See all of ImpactAlpha’s recent #dealflow.
#Signals: Ahead of the Curve
Tapping artist-innovators as a source of business and social value. Leonardo da Vinci imagined and sketched helicopters, tanks, and parachutes centuries before they were produced. With modern artists bringing problem-solving skills and unique talents, venture capital firms Kleiner, Perkins, Caufield & Byers and Khosla Ventures host designers-in-residence and MasterCard, United Healthcare and USAID work with OpenIDEO to connect with activists, experts, and social innovators to uncover new solutions. Artist innovators are an untapped source of potential value for investors, business, government, and impact sector, says a new report from Upstart Co-Lab and Emergence Creative. “Both artists and entrepreneurs function as our society’s scouts,” cellist Yo-Yo Ma told the report’s authors. They act as “forerunners who are sensitive to changing conditions, on the lookout for broader perspectives and new opportunities.” An IBM survey of 1500 CEOs found that creativity is the most important skill for leaders; a separate survey found 85% of employers have a hard time finding applicants to fill creative positions. In a Returns on Investment podcast last year, Upstart Co-Lab founder Laura Callanan explained how the initiative promotes creative people and communities.
Turn toward “My Country First” is blocking path to 2030 global goals. It’s not just that rich countries are nowhere near achieving the policy objectives laid out in the 17 U.N. Sustainable Development Goals for economic and social inclusion, peace and environmental sustainability. It’s that their environmental, financial and governance failures are hampering the ability of poor countries to make progress, according to a new index ranking 157 countries according to their progress against the 2030 global goals.
Chief disappointment: The United States of America, which ranks 42nd out of 157. That puts the U.S. ahead of only four other OECD countries (Chile, Israel, Mexico and Turkey). The ranking corroborates findings from last month’s Social Progress Index, which showed a significant drop in the U.S. score for tolerance and inclusion. The new report from the Sustainable Development Solutions Network and Bertelsmann Stiftung was scathing in its critique of industrialized nations turn towards “My Country First” policies and rhetoric. A traffic-light chart shows a number of red warning lights for the U.S. The world’s richest nation faces major challenges in gender and income inequality (SDGs №5 and 10), unsustainable consumption and production (№12), climate and environmental action (№13 through 15), peace at home and broad (№16) and global partnerships (№17).

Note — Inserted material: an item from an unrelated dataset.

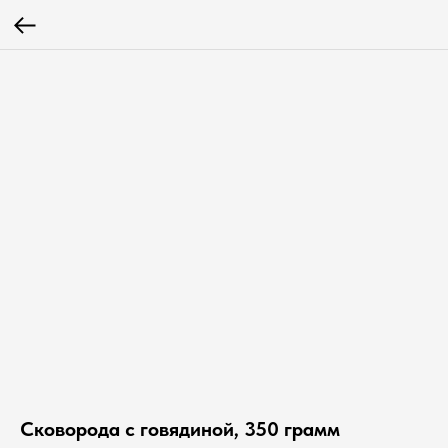
Сковорода с говядиной, 350 грамм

Rich countries, including Sweden, Denmark, Finland, Norway, Czech Republic, Germany, Austria, Switzerland, Slovenia and France, make up the 10 highest-ranked countries, though nearly all scored poorly on sustainable consumption and production. But rich countries are also among the bottom 20 performers on spillover effects — the externalized environmental and social costs passed from one country to another. “This suggests that good SDG outcomes are often associated with negative spillover effects,” write the report’s authors. And only six countries (Sweden, Norway, Luxembourg, Denmark, Netherlands and UK) are delivering on their commitments to spend 0.7% of GDP on Official Development Assistance, or foreign aid.
As leaders of the G20 nations meet in Hamburg, the index and dashboard highlight the need for rich countries to make sustainable development work within and beyond their borders, said economist Jeffrey D. Sachs, lead author of the report, “If the world is to achieve the SDGs, all countries must take up the goals as part of their national development strategies and ensure that they take responsibility for their impact on the rest of the world.”